Com essa expressão se quer retornar ao caráter "comum" do ato litúrgico, primeiramente eucarístico, do qual os sujeitos são Cristo e a Igreja. Se se adquire a qualidade de "celebrantes" de todos os batizados, como faz muito claramente a DD, então é evidente que a dupla formação (na liturgia e por parte da liturgia) só pode ocorrer graças aos ritos decorrentes da reforma, que restabeleceram de forma clara esta antiga verdade: "Lembremo-nos sempre de que é a Igreja, o Corpo de Cristo, o sujeito celebrante, não apenas o sacerdote". (36)

 

Este princípio deriva do valor teológico da liturgia e permite assumir a celebração "comum" como fonte e ápice de toda a ação da Igreja. Portanto, não faz sentido fundar uma ciência litúrgica como "temor dos abusos a evitar", mas como desejo dos usos a aprender. Esta "virada para aprender o uso" é realmente um grande evento de graça.

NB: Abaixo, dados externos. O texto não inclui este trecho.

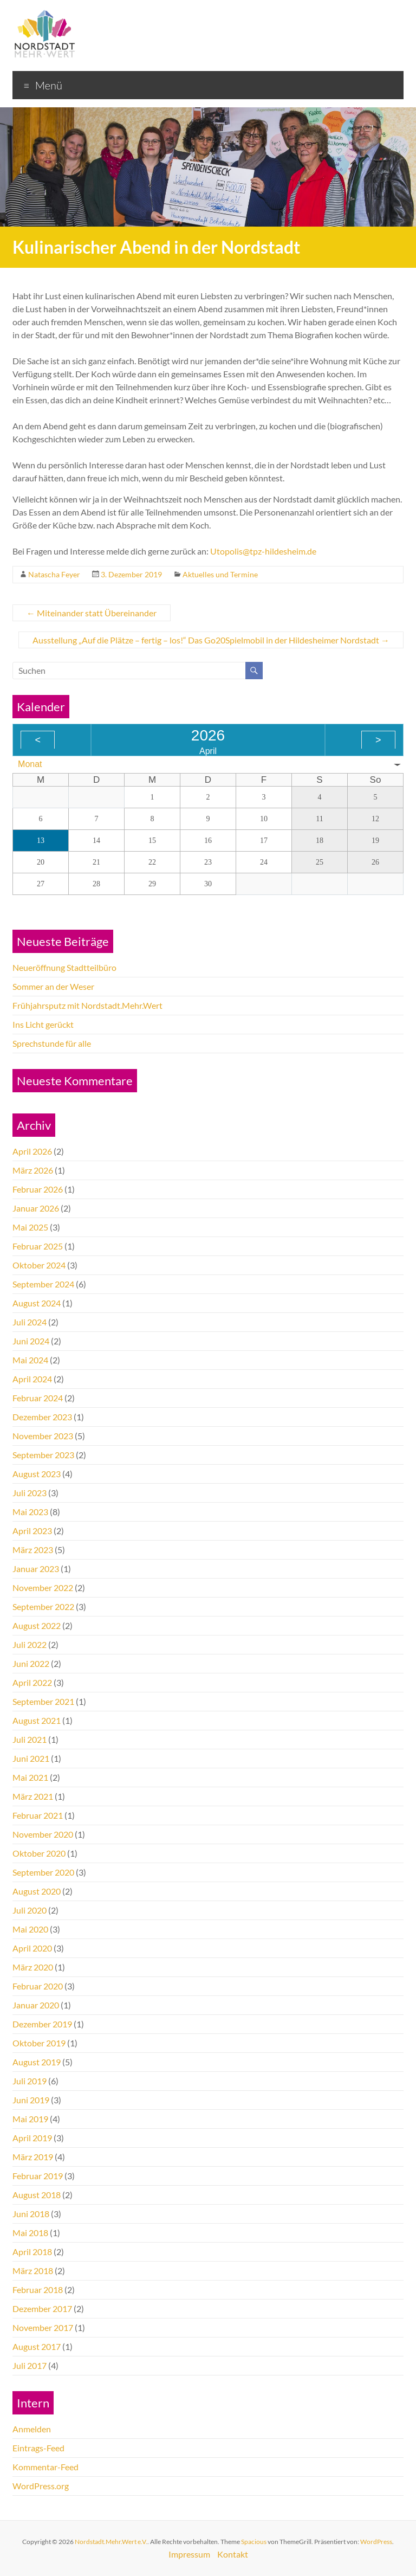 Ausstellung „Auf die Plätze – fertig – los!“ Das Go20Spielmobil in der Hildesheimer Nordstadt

Depois que, a partir de "Redemptionis Sacramentum", havíamos nos acostumado a ouvir intervenções magistrais sobre a liturgia ricas apenas de preocupações, limitações, hesitações, temores, advertências, um texto orientado a retomar o caminho da reforma litúrgica, que assuma um único âmbito de confronto comum e que elimine, estruturalmente, o perigo de uma "segunda mesa" sobre a qual poder fazer a "verdadeira experiência litúrgica", é um grande evento. Seu horizonte é o Concílio Vaticano II e sua preciosa herança, que a DD 31 resume assim:

 

“Se a Liturgia é o ‘ápice ao qual tende a ação da Igreja e, ao mesmo tempo, a fonte da qual brota toda a sua energia’ (Sacrosanctum Concilium, n. 10), compreendemos bem o que está em jogo na questão litúrgica. Seria banal ler as tensões, infelizmente presentes em torno da celebração, como uma simples divergência entre diferentes sensibilidades em relação a uma forma ritual. A problemática é sobretudo eclesiológica. Não vejo como se possa dizer de reconhecer a validade do Concílio - ainda que me surpreenda um pouco que um católico possa presumir não o fazer - e não aceitar a reforma litúrgica nascida da Sacrosanctum Concilium, que expressa a realidade do Liturgia em íntima conexão com a visão de Igreja admiravelmente descrita pela Lumen gentium”.

 

A liturgia, graças ao Movimento Litúrgico e ao Vaticano II, pôde voltar a ser a linguagem elementar de uma "comunidade sacerdotal". Com a DD Francisco mostra que não pode sair dessa linha de redescoberta do valor teológico da liturgia, que implica a aceitação dos ritos fruto da reforma como linguagem comum a toda a Igreja e que, assim, em todos os seus componentes, pode ser formada pelos ritos que celebra. Qualquer desvio sobre Novos Movimentos Litúrgicos e Reformas da Reforma é simplesmente uma forma de rejeição do Concílio Vaticano II e suas irrenunciáveis evidências teológicas e eclesiais.